High levels of depression, anxiety, insomnia, and distress symptoms emerged as psychological difficulties experienced by HCWs in the present study. Despite these high rates of symptoms, only one in ten HCWs had received any psychiatric support. The Turkish Health Ministry has set up psychiatric support units and helplines for the COVID-19 pandemic in all the provinces of the country. At the same time, a Mental Health Support System (RUHSAD) application capable of use with smartphones has also been developed [51]. Several associations and institutions have also established helplines. Tele-psychiatric applications and local psychiatric support measures established by hospitals have also been introduced in several countries [52, 53]. In the present study, however, although HCWs experienced various psychiatric symptoms, they generally had not applied to receive such support. Institutions are needed that can evaluate psychiatric support requirements among HCWs.

Limitations

This study has some limitations. First, depression, anxiety, insomnia, and distress were evaluated by only online questionnaires, not with a psychiatric interview. Second, as we could not meet face to face with HCWs, detailed information about psychiatric illness history could not be obtained. Third, this article is a cross-sectional study. Longitudinal research is needed for the prevalence of these mental states in the COVID-19 pandemic process. Fourth, no information could be obtained about the type of psychiatric support received by HCWs. Although the study with the largest sample of studies in Turkey, particularly to work done in China in part is smaller than the number of samples.
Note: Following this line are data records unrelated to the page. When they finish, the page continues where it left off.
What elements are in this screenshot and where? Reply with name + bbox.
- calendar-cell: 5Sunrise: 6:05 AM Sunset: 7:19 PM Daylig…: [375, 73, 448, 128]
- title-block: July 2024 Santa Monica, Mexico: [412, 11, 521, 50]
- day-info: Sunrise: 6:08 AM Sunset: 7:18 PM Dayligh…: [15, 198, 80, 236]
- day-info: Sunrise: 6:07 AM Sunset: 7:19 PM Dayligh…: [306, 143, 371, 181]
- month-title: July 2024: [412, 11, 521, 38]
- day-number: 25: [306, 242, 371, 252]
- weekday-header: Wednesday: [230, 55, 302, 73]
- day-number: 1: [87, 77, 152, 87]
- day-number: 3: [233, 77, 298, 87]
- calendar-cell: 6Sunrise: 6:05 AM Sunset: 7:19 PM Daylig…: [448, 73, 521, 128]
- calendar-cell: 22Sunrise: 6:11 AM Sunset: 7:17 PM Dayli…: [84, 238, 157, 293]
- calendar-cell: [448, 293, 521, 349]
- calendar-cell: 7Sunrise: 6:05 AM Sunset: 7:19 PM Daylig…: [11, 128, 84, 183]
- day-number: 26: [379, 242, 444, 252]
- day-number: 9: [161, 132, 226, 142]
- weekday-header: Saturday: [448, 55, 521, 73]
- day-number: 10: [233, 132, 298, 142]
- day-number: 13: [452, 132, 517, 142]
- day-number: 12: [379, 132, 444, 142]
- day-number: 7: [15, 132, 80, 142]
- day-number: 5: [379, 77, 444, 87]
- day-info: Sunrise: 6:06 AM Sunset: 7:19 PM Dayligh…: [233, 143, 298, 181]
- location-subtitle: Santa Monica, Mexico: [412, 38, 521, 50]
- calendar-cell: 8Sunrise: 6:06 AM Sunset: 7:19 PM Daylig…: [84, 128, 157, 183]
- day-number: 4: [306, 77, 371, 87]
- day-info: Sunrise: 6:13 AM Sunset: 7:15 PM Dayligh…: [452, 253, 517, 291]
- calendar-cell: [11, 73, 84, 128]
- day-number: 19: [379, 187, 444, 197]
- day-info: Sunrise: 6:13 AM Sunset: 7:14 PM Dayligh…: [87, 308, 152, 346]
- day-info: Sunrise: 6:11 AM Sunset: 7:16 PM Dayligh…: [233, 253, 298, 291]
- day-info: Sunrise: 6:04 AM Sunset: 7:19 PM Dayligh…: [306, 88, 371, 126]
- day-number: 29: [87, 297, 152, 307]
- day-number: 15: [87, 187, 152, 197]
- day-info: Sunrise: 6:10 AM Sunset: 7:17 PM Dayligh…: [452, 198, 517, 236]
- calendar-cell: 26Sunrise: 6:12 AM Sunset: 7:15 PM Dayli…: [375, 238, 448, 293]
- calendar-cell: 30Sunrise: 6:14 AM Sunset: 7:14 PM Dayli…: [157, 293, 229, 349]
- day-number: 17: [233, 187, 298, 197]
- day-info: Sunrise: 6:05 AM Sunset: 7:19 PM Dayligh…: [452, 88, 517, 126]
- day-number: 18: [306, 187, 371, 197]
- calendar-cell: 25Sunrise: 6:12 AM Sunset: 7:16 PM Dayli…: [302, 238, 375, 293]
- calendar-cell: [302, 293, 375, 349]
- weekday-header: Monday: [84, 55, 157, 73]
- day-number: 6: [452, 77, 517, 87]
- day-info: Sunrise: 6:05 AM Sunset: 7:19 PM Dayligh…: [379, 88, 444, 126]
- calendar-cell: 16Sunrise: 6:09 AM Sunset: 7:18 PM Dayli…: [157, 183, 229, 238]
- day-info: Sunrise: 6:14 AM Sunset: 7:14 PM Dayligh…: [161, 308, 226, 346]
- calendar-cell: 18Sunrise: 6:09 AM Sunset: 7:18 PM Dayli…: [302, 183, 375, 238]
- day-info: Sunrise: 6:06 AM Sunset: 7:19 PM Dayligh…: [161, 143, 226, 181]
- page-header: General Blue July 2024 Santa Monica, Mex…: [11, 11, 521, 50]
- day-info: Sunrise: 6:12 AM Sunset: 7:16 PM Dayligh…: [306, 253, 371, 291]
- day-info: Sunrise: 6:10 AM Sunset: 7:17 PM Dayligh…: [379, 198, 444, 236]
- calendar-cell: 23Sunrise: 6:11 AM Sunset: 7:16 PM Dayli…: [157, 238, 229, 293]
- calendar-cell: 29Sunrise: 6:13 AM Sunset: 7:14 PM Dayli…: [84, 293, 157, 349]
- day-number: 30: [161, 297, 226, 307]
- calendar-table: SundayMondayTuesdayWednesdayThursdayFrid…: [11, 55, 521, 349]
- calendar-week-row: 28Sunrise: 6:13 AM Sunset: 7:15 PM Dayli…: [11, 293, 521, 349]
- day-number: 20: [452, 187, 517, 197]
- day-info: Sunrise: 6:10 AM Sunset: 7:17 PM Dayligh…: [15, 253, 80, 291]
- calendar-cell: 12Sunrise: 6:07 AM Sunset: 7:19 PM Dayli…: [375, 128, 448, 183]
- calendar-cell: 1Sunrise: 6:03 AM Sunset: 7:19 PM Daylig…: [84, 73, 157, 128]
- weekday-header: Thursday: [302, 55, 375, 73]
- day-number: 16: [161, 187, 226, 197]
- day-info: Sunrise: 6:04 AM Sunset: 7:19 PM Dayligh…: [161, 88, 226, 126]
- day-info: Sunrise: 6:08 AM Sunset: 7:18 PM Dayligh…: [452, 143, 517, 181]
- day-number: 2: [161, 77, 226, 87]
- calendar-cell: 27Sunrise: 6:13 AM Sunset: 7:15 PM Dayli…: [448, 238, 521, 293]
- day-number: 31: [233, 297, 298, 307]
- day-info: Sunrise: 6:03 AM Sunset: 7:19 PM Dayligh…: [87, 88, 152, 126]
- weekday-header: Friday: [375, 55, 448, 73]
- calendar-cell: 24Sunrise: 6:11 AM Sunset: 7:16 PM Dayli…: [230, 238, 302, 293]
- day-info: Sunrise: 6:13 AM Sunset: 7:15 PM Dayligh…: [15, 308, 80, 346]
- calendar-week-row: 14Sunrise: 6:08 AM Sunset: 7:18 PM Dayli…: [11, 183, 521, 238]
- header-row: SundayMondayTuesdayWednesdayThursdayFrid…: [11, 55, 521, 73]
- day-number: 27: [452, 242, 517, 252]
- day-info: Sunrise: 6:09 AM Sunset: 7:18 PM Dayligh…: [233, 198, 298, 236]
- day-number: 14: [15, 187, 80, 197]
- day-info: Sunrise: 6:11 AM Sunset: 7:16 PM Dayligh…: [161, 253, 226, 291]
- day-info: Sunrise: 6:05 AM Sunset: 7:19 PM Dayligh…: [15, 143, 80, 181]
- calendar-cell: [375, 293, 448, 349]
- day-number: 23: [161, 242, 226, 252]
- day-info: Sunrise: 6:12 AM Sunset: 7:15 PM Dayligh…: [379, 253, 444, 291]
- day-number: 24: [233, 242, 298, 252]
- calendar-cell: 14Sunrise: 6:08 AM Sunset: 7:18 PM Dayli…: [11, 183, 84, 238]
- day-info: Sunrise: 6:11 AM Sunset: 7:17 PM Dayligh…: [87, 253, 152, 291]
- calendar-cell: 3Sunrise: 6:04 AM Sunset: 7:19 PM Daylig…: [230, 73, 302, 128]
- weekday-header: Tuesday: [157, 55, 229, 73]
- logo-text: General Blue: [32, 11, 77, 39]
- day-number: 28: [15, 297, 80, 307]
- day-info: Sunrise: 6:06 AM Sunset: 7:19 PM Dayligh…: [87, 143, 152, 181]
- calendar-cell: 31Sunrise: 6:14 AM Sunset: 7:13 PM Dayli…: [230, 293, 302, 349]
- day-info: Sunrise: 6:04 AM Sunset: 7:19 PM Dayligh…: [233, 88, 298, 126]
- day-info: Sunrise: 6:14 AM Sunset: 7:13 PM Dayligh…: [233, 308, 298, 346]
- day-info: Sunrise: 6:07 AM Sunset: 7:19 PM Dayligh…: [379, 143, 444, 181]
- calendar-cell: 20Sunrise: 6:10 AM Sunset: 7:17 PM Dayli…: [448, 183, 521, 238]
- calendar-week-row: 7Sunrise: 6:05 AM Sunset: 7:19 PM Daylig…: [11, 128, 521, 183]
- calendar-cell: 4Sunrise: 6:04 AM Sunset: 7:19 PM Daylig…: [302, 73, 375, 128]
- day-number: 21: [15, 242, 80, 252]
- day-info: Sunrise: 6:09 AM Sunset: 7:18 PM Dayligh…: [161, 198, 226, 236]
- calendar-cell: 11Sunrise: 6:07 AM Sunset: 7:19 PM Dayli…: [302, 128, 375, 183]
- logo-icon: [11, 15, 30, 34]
Further studies are warranted to address this issue.

Conclusions

HCWs in Turkey serving during the COVID-19 pandemic experience high levels of depression, anxiety, insomnia, and distress symptoms. Female gender, history of psychiatric illness, working as a nurse, working on the front line, and being tested for COVID-19 were identified as important risk factors for various mental health problems. HCWs require psychiatric support at which monitoring and control can be performed during and after the pandemic.